Deutscher Gewerkschaftsbund

01.08.2010

Literaturhinweis: Robert Blum

Ein deutscher Revolutionär 1807–1848

Erschossen wie Robert Blum heißt ein bekanntes Sprichwort. Viel mehr weiß man heute nicht von diesem Vorkämpfer der Demokratie in Deutschland, der 1807 in Köln geboren wird, in ärmlichen Verhältnissen aufwächst, als Theatersekretär nach Leipzig kommt und dort in wenigen Jahren zu einem der führenden oppositionellen Fortschrittsmänner seiner Zeit aufsteigt. Zunächst ohne Mandat, als Publizist, Redner und Organisator von politischen Vereinen und Festen.

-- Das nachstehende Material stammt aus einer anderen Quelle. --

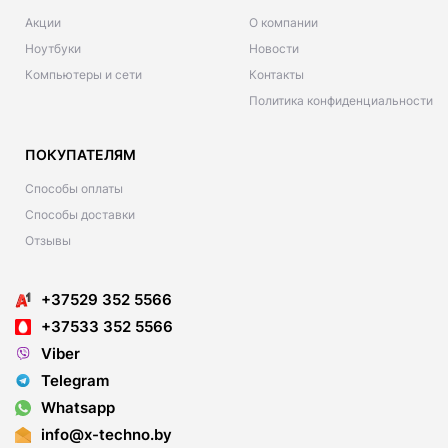
Акции
О компании
Ноутбуки
Новости
Компьютеры и сети
Контакты
Политика конфиденциальности
ПОКУПАТЕЛЯМ
Способы оплаты
Способы доставки
Отзывы
+37529 352 5566
+37533 352 5566
Viber
Telegram
Whatsapp
info@x-techno.by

1846 wird er Stadtverordneter, im Mai 1848 in die Frankfurter Nationalversammlung gewählt und avanciert schnell zum führenden Sprecher der Linken. Im Oktober ist er in dem von der Gegenrevolution bedrohten Wien, wird verhaftet, standgerichtlich verurteilt und am 9. November 1848 erschossen.

Robert Blum

Es ist der erste deutsche 9. November. Der gewaltsame Tod macht ihn zum Märtyrer der Demokratie, die Arbeiterbewegung des 19. Jahrhunderts verehrt ihn als einen ihrer großen Vorkämpfer. Nach 1945, im innerdeutschen ›Streit um das Erbe‹, versucht die DDR Blum zu einem ihrer Wegbereiter zu machen. Das gelingt nur halb. Denn im Westen tritt dem vor allem Bundespräsident Gustav Heinemann energisch entgegen. Er bittet um Gerechtigkeit für Robert Blum. Die Rehabilitierung des Revolutionärs dauert an.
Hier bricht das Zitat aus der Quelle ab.